粘膜を押し上げるようにして、徐々に奥へと侵入して来る
樋口自身をハッキリと感じ、凪は堪らなそうに首を振った。
「樋口さ…っ、ゃっ、や…っ」
泣きそうな、切羽詰ったような声で訴える凪の声を聞き、樋口は進めていた腰の動きをピタリと止める。
凪の中が狭すぎる所為で、樋口は少し苦しげに眉を顰めながら、口を開く。
「どうしました、凪君…」
中途半端な位置で挿入を止めている為に辛く、けれど凪の言葉を聞くまでは動こうとはせず。
「ゃあっ、も…っもう、ゃ…」
興奮が強すぎるのか、それとも久し振りだからか。
凪は、樋口がまだ奥まで侵入していないにも関わらず、限界間際に上り詰めている。
頭を振り、泣きそうな声を出す凪を見下ろし、樋口はそれを理解したように微笑んだ。
蜜を溢れさせている小ぶりな性器へと手を伸ばし、包み込むようにやんわりと握る。
「……構いませんよ、ほら…」
強弱を付けて凪自身を扱き上げながら、再度腰を奥へと進める。
ゆっくりと深くへ押し入って来る逞しい雄の感触と、
強く扱き始めて来た樋口の手の動きに、凪はもう何も考えられない。
切なげな声をより一層高くし、直ぐに甲高い声を上げ、身体を痙攣させながら吐精する。
それと同時に、樋口は一気に奥まで侵入し、太い自身の先端を最奥へグリグリと押し付けた。
「ひぅ…うッ、ぁああッ…」
休む間も無い快感の継続に、凪の身体はビクビクと跳ね、堪らなそうに頭を振る。
その姿を気に入ったのか、樋口は腰を引かずに暫くの間、奥だけを苛み続けた。
「奥が好いんですか?ナギ…、」
「ぅうんっ、は…ぁっ、あぁ…あぅッ」
爪先を浮かし、肢体を跳ねるように震わせた凪は樋口の問いには答えられず、白い喉元を仰け反らせ、目を見開く。

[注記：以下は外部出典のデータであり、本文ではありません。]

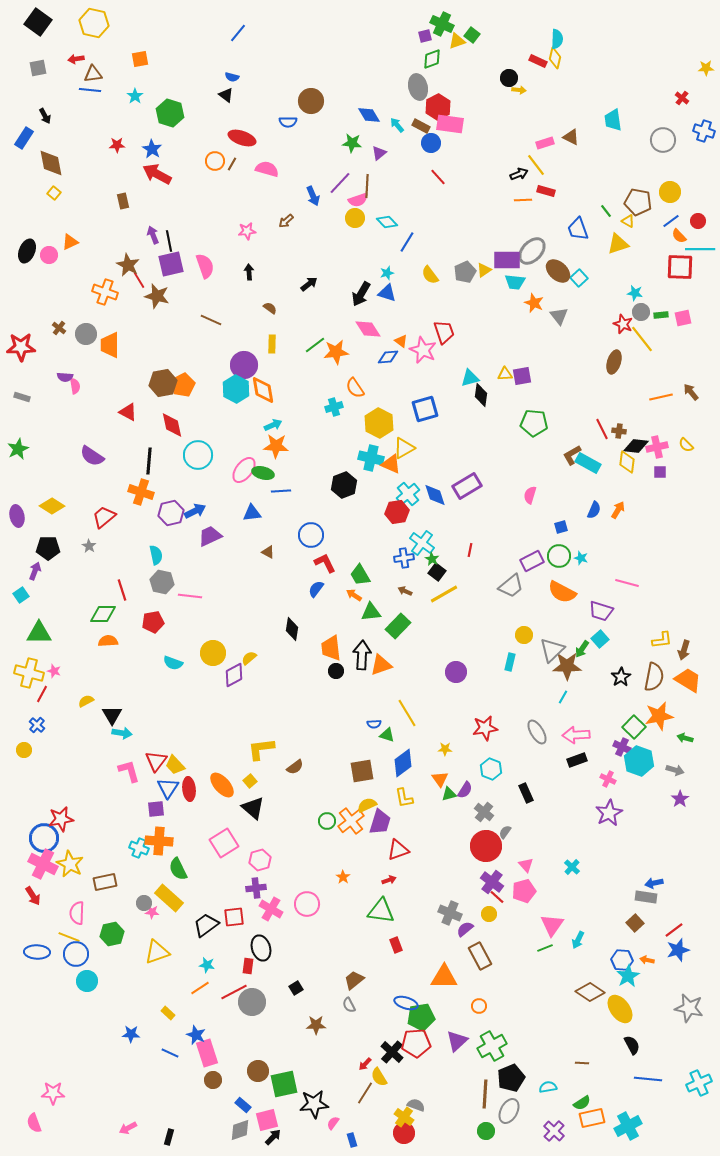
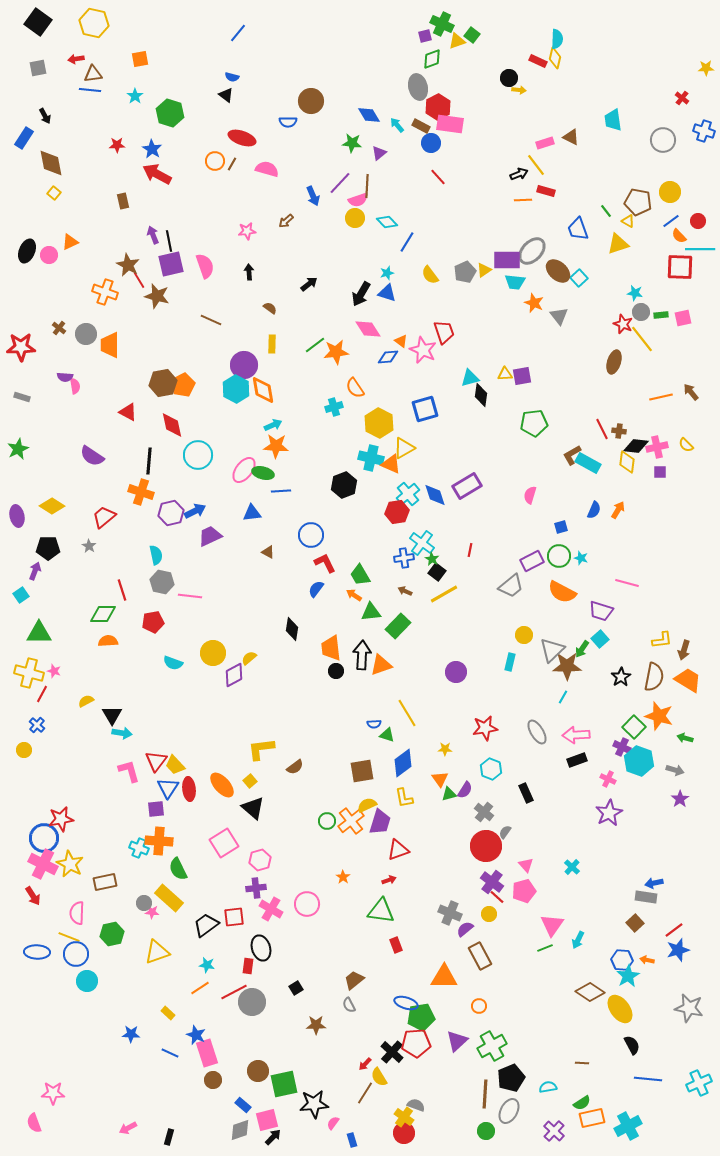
green pentagon at (534, 423): rotated 12 degrees counterclockwise
orange star at (659, 716): rotated 28 degrees clockwise
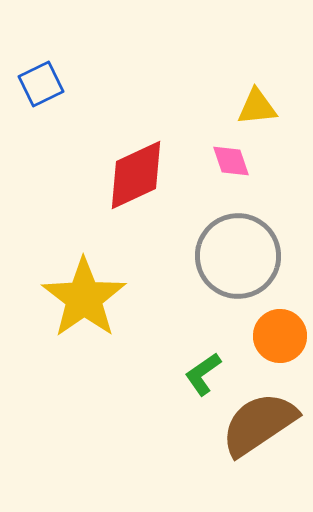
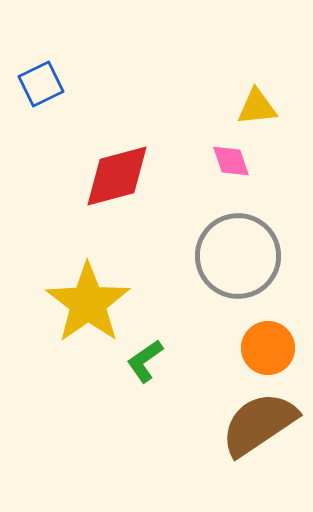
red diamond: moved 19 px left, 1 px down; rotated 10 degrees clockwise
yellow star: moved 4 px right, 5 px down
orange circle: moved 12 px left, 12 px down
green L-shape: moved 58 px left, 13 px up
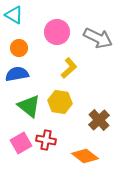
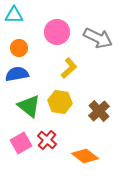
cyan triangle: rotated 30 degrees counterclockwise
brown cross: moved 9 px up
red cross: moved 1 px right; rotated 30 degrees clockwise
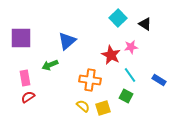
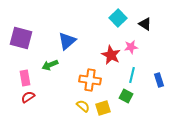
purple square: rotated 15 degrees clockwise
cyan line: moved 2 px right; rotated 49 degrees clockwise
blue rectangle: rotated 40 degrees clockwise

喉仏が目立たないその首筋へ吸い付くようなキスを繰り返してから、樋口はやっと腰を引いた。
ゆっくりと自身を抜き差しし、慎重に浅く緩い抽挿を繰り返す。
「凪君…以前した時より、快感が強いようですが……やはり気分が違うと、以前よりも気持ち好いですか、」
「んっ、はぁ…ぁ、は…ッ」
徐々に抽挿の速度を上げられ、理性が飛びかけていた凪は掛けられた言葉に、何度も頷いて見せた。

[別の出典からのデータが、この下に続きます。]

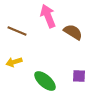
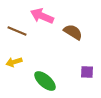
pink arrow: moved 6 px left; rotated 45 degrees counterclockwise
purple square: moved 8 px right, 4 px up
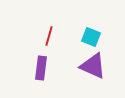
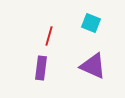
cyan square: moved 14 px up
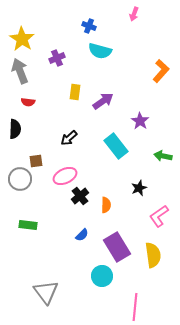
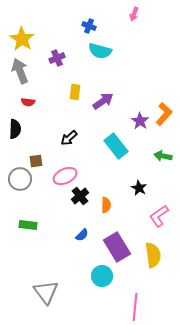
orange L-shape: moved 3 px right, 43 px down
black star: rotated 21 degrees counterclockwise
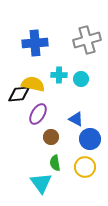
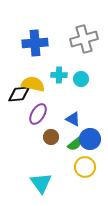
gray cross: moved 3 px left, 1 px up
blue triangle: moved 3 px left
green semicircle: moved 20 px right, 19 px up; rotated 119 degrees counterclockwise
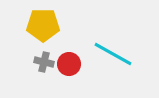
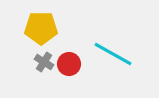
yellow pentagon: moved 2 px left, 3 px down
gray cross: rotated 18 degrees clockwise
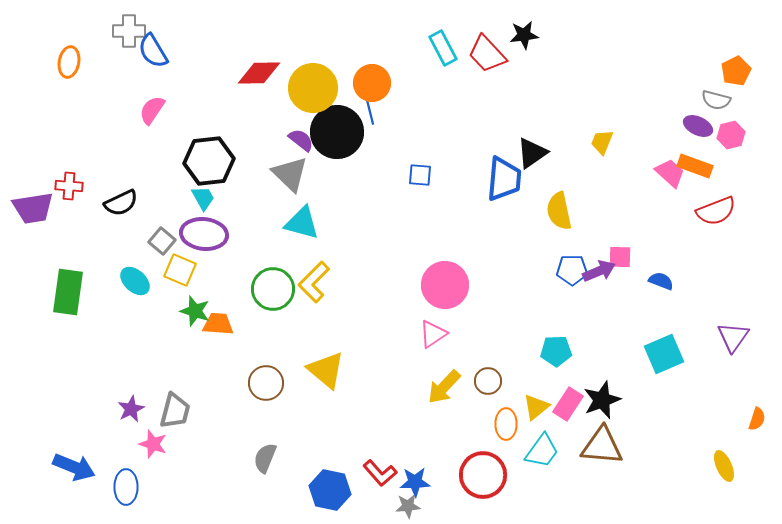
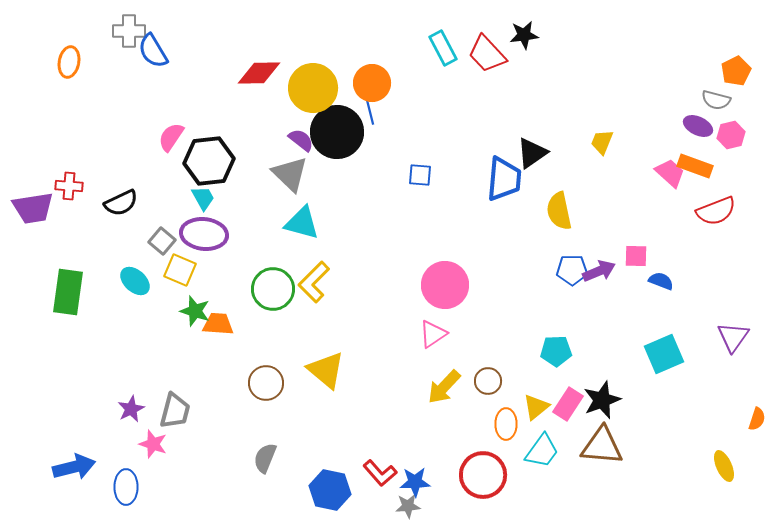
pink semicircle at (152, 110): moved 19 px right, 27 px down
pink square at (620, 257): moved 16 px right, 1 px up
blue arrow at (74, 467): rotated 36 degrees counterclockwise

やはり、想いが通じ合った相手とのセックスの方が、以前の何倍も気持ち好い。
現に、挿入途中で達してしまう事など、今まで無かった。
――――――待ち望んだ、愛しい人との繋がり。
凪は何もかもが溶けてしまいそうな程の、甘い快楽と幸福感に、溺れそうになる。
「よ…しきさ、ぁっ、あ…んぅ、し……きさ…っ、」
夢中で樋口にしがみつき、頬を熱くさせながら名を呼び始めた凪を、樋口は食い入るように眺める。

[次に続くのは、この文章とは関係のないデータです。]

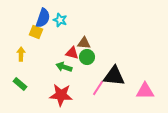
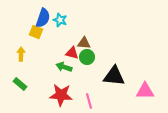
pink line: moved 9 px left, 13 px down; rotated 49 degrees counterclockwise
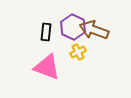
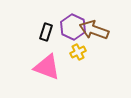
black rectangle: rotated 12 degrees clockwise
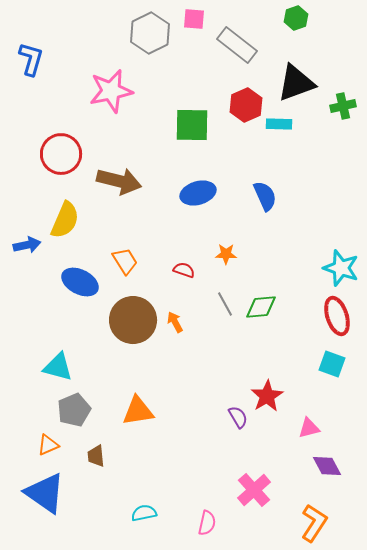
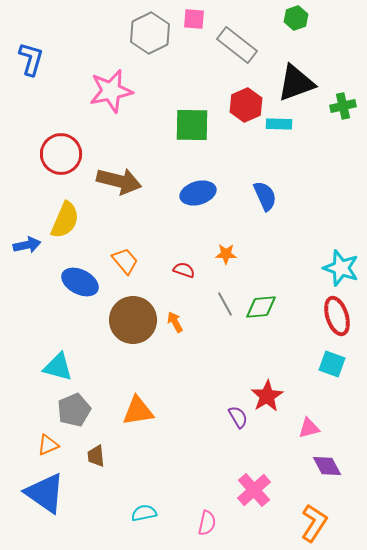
orange trapezoid at (125, 261): rotated 8 degrees counterclockwise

柔らかい微笑みを浮かべながら、愛しげに凪を見つめて、その細い腰へと片腕を回した。
「凪君、今日は少し…いつもと違った体位で、してみましょうか、」
「んっ…はぁ、は…ん、……たい、い?」
抽挿の速度を緩めて不意に言葉を掛けられ、凪は不思議そうに相手を見上げる。
息を弾ませながら問う凪に、樋口は完璧に腰の動きを止め、目を細く眇めて見せた。
「ええ、きっと…凪君も気に入ってくれると、思うんですけどね、」
樋口の言葉を聞いては居るが、快感で思考が上手く働かない。